§ **WORK REQUIRED**
A faithful copy is required: transcribe each line below exactly, minus the pictures.

§ **TASK DATA**
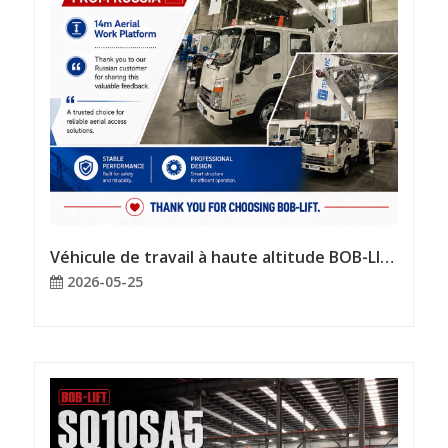
Véhicule de travail à haute altitude BOB-LIFT de 14 mètres | Arrive régulièrement, fonctionne calmement
2026-05-25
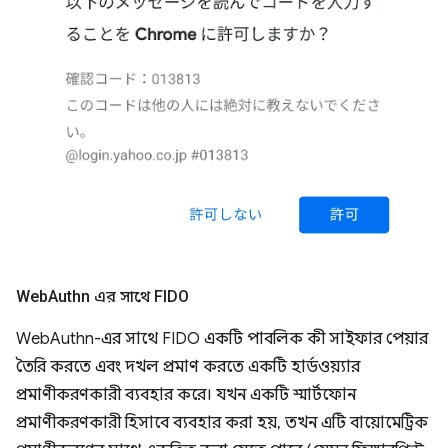
Web
Authn এর সাথে FIDO
WebAuthn-এর সাথে FIDO একটি পাবলিক কী সাইফার পেয়ার
তৈরি করতে এবং দখল প্রমাণ করতে একটি হার্ডওয়্যার
প্রমাণীকরণকারী ব্যবহার করে। যখন একটি স্মার্টফোন
প্রমাণীকরণকারী হিসাবে ব্যবহার করা হয়, তখন এটি বায়োমেট্রিক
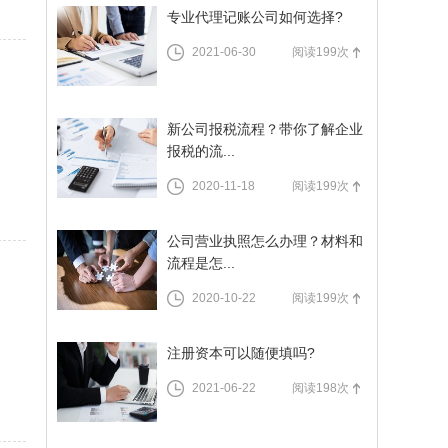
专业代理记账公司如何选择?
2021-06-30
阅读199次
新公司报税流程？带你了解企业
报税的流...
2020-11-18
阅读199次
公司营业执照怎么办理？材料和
流程是怎...
2020-10-22
阅读199次
注册资本可以随便填吗?
2021-06-22
阅读198次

§ **REPLY TO THE TASK**
Véhicule de travail à haute altitude BOB-LIFT de 14 mètres | Arrive régulièrement, fonctionne calmement
2026-05-25
Web
Authn এর সাথে FIDO
WebAuthn-এর সাথে FIDO একটি পাবলিক কী সাইফার পেয়ার
তৈরি করতে এবং দখল প্রমাণ করতে একটি হার্ডওয়্যার
প্রমাণীকরণকারী ব্যবহার করে। যখন একটি স্মার্টফোন
প্রমাণীকরণকারী হিসাবে ব্যবহার করা হয়, তখন এটি বায়োমেট্রিক
专业代理记账公司如何选择?
2021-06-30
阅读199次
新公司报税流程？带你了解企业
报税的流...
2020-11-18
阅读199次
公司营业执照怎么办理？材料和
流程是怎...
2020-10-22
阅读199次
注册资本可以随便填吗?
2021-06-22
阅读198次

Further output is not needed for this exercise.